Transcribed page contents
===============

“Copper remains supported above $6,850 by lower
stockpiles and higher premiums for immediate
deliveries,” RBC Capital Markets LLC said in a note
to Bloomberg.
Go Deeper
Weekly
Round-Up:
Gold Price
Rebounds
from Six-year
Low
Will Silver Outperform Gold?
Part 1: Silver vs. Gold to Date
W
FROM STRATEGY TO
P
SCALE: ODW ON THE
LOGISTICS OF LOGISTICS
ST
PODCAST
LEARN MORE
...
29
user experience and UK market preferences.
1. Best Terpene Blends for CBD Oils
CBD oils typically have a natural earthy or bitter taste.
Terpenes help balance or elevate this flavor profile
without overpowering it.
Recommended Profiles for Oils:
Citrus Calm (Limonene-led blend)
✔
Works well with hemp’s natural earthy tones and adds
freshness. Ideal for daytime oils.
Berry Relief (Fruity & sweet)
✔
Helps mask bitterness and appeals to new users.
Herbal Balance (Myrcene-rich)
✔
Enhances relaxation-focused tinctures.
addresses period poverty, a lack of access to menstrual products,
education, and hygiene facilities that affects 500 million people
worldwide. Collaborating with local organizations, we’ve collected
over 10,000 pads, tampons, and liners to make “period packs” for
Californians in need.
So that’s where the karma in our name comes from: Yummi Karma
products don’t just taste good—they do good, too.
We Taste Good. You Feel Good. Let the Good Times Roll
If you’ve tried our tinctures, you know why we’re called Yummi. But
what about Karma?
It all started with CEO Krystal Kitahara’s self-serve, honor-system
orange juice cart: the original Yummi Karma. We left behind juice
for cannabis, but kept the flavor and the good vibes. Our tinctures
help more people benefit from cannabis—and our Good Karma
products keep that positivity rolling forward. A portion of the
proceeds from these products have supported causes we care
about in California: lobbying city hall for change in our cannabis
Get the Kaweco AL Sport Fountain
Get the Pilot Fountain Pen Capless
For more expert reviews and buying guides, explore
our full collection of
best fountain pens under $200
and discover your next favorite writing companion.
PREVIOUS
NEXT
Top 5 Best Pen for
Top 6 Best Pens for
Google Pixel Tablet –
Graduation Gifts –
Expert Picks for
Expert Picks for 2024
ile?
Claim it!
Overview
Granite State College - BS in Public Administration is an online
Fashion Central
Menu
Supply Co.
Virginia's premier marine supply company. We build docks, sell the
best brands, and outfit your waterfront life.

===============

— Instructions for the task —
If a line of the data above contains "tinctures", copy it out.

— Answer for the task —
Enhances relaxation-focused tinctures.
If you’ve tried our tinctures, you know why we’re called Yummi. But
for cannabis, but kept the flavor and the good vibes. Our tinctures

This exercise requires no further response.